» **WHAT IS EXPECTED**
All the lines below need retyping exactly, apart from the images.

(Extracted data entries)
++++
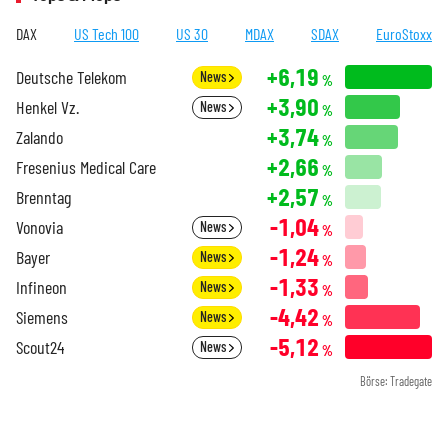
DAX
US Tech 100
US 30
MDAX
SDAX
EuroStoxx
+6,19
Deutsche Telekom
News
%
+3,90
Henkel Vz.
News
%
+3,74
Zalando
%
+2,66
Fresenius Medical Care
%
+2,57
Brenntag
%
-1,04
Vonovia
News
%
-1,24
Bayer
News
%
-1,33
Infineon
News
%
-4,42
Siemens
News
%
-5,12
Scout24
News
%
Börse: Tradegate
++++
» **TASK RESPONSE**
DAX
US Tech 100
US 30
MDAX
SDAX
EuroStoxx
+6,19
Deutsche Telekom
News
%
+3,90
Henkel Vz.
News
%
+3,74
Zalando
%
+2,66
Fresenius Medical Care
%
+2,57
Brenntag
%
-1,04
Vonovia
News
%
-1,24
Bayer
News
%
-1,33
Infineon
News
%
-4,42
Siemens
News
%
-5,12
Scout24
News
%
Börse: Tradegate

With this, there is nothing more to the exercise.